> WHAT TO PRODUCE:
Return every record verbatim, omitting all pictures.

[[ SOURCE MATERIAL, beginning ]]

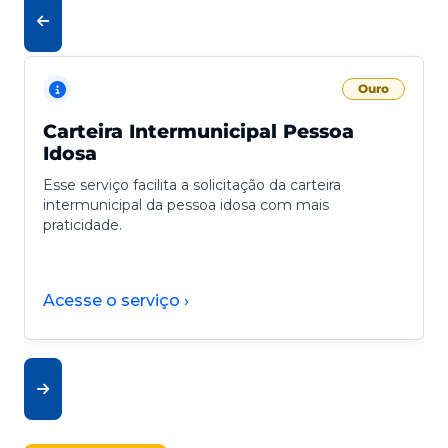
Ouro
Carteira Intermunicipal Pessoa
Idosa
Esse serviço facilita a solicitação da carteira
intermunicipal da pessoa idosa com mais
praticidade.
Acesse o serviço ›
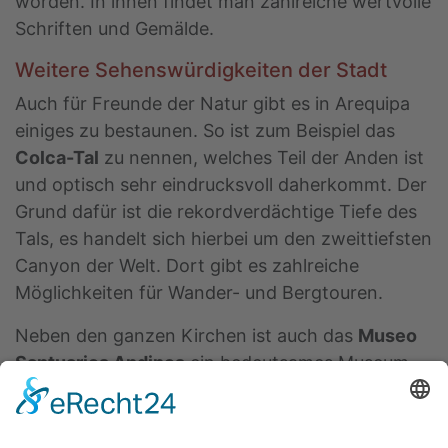
worden. In ihnen findet man zahlreiche wertvolle
Schriften und Gemälde.
Weitere Sehenswürdigkeiten der Stadt
Auch für Freunde der Natur gibt es in Arequipa
einiges zu bestaunen. So ist zum Beispiel das
Colca-Tal
zu nennen, welches Teil der Anden ist
und optisch sehr eindrucksvoll daherkommt. Der
Grund dafür ist die rekordverdächtige Tiefe des
Tals, es handelt sich hierbei um den zweittiefsten
Canyon der Welt. Dort gibt es zahlreiche
Möglichkeiten für Wander- und Bergtouren.
Neben den ganzen Kirchen ist auch das
Museo
Santuarios Andinos
ein bedeutsames Museum
der Stadt, in welchem Fundstücke aus dem
Bereich der Archäologie Südamerikas besichtigt
werden können.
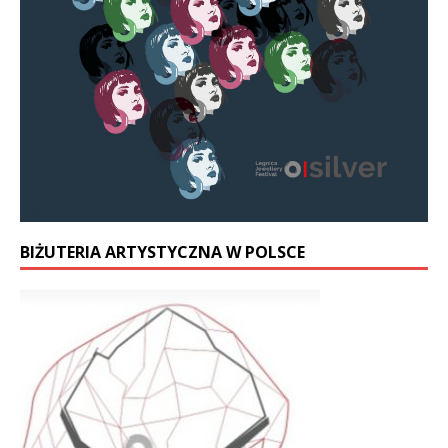
BIŻUTERIA ARTYSTYCZNA W POLSCE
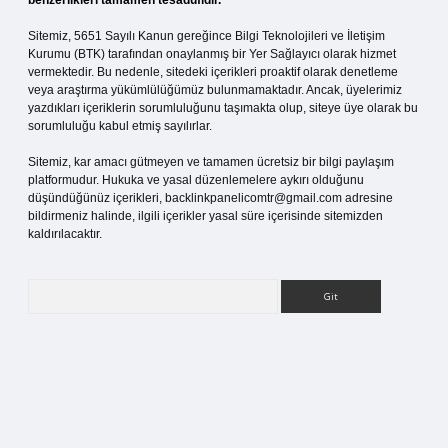
benzerlikleri tamamen tesadüfidir.
Sitemiz, 5651 Sayılı Kanun gereğince Bilgi Teknolojileri ve İletişim
Kurumu (BTK) tarafından onaylanmış bir Yer Sağlayıcı olarak hizmet
vermektedir. Bu nedenle, sitedeki içerikleri proaktif olarak denetleme
veya araştırma yükümlülüğümüz bulunmamaktadır. Ancak, üyelerimiz
yazdıkları içeriklerin sorumluluğunu taşımakta olup, siteye üye olarak bu
sorumluluğu kabul etmiş sayılırlar.
Sitemiz, kar amacı gütmeyen ve tamamen ücretsiz bir bilgi paylaşım
platformudur. Hukuka ve yasal düzenlemelere aykırı olduğunu
düşündüğünüz içerikleri,
backlinkpanelicomtr@gmail.com
adresine
bildirmeniz halinde, ilgili içerikler yasal süre içerisinde sitemizden
kaldırılacaktır.
Arama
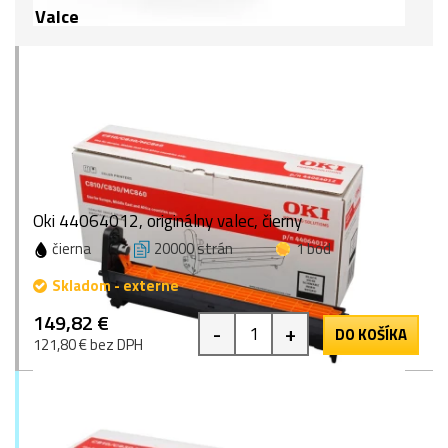
Valce
Oki 44064012, originálny valec, čierny
čierna
20000 strán
1 bod
Skladom - externe
149,82 €
-
+
DO KOŠÍKA
121,80 € bez DPH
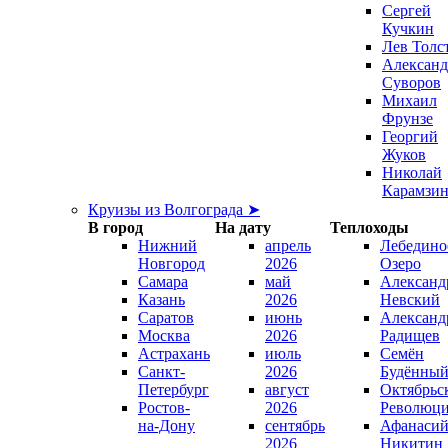
Сергей
Кучкин
Лев Толс
Александ
Суворов
Михаил
Фрунзе
Георгий
Жуков
Николай
Карамзи
Круизы из Волгограда ➤
В город
На дату
Теплоходы
Нижний
апрель
Лебедино
Новгород
2026
Озеро
Самара
май
Александ
Казань
2026
Невский
Саратов
июнь
Александ
Москва
2026
Радищев
Астрахань
июль
Семён
Санкт-
2026
Будённы
Петербург
август
Октябрьс
Ростов-
2026
Революц
на-Дону
сентябрь
Афанаси
2026
Никитин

[[ SOURCE MATERIAL, end ]]

> ANSWER TO THIS PROBLEM:
Ouro
Carteira Intermunicipal Pessoa
Idosa
Esse serviço facilita a solicitação da carteira
intermunicipal da pessoa idosa com mais
praticidade.
Acesse o serviço ›
worden. In ihnen findet man zahlreiche wertvolle
Schriften und Gemälde.
Weitere Sehenswürdigkeiten der Stadt
Auch für Freunde der Natur gibt es in Arequipa
einiges zu bestaunen. So ist zum Beispiel das
Colca-Tal
zu nennen, welches Teil der Anden ist
und optisch sehr eindrucksvoll daherkommt. Der
Grund dafür ist die rekordverdächtige Tiefe des
Tals, es handelt sich hierbei um den zweittiefsten
Canyon der Welt. Dort gibt es zahlreiche
Möglichkeiten für Wander- und Bergtouren.
Neben den ganzen Kirchen ist auch das
Museo
Santuarios Andinos
ein bedeutsames Museum
der Stadt, in welchem Fundstücke aus dem
Bereich der Archäologie Südamerikas besichtigt
werden können.
BIŻUTERIA ARTYSTYCZNA W POLSCE
benzerlikleri tamamen tesadüfidir.
Sitemiz, 5651 Sayılı Kanun gereğince Bilgi Teknolojileri ve İletişim
Kurumu (BTK) tarafından onaylanmış bir Yer Sağlayıcı olarak hizmet
vermektedir. Bu nedenle, sitedeki içerikleri proaktif olarak denetleme
veya araştırma yükümlülüğümüz bulunmamaktadır. Ancak, üyelerimiz
yazdıkları içeriklerin sorumluluğunu taşımakta olup, siteye üye olarak bu
sorumluluğu kabul etmiş sayılırlar.
Sitemiz, kar amacı gütmeyen ve tamamen ücretsiz bir bilgi paylaşım
platformudur. Hukuka ve yasal düzenlemelere aykırı olduğunu
düşündüğünüz içerikleri,
backlinkpanelicomtr@gmail.com
adresine
bildirmeniz halinde, ilgili içerikler yasal süre içerisinde sitemizden
kaldırılacaktır.
Arama
Valce
Oki 44064012, originálny valec, čierny
čierna
20000 strán
1 bod
Skladom - externe
149,82 €
-
+
DO KOŠÍKA
121,80 € bez DPH
Сергей
Кучкин
Лев Толс
Александ
Суворов
Михаил
Фрунзе
Георгий
Жуков
Николай
Карамзи
Круизы из Волгограда ➤
В город
На дату
Теплоходы
Нижний
апрель
Лебедино
Новгород
2026
Озеро
Самара
май
Александ
Казань
2026
Невский
Саратов
июнь
Александ
Москва
2026
Радищев
Астрахань
июль
Семён
Санкт-
2026
Будённы
Петербург
август
Октябрьс
Ростов-
2026
Революц
на-Дону
сентябрь
Афанаси
2026
Никитин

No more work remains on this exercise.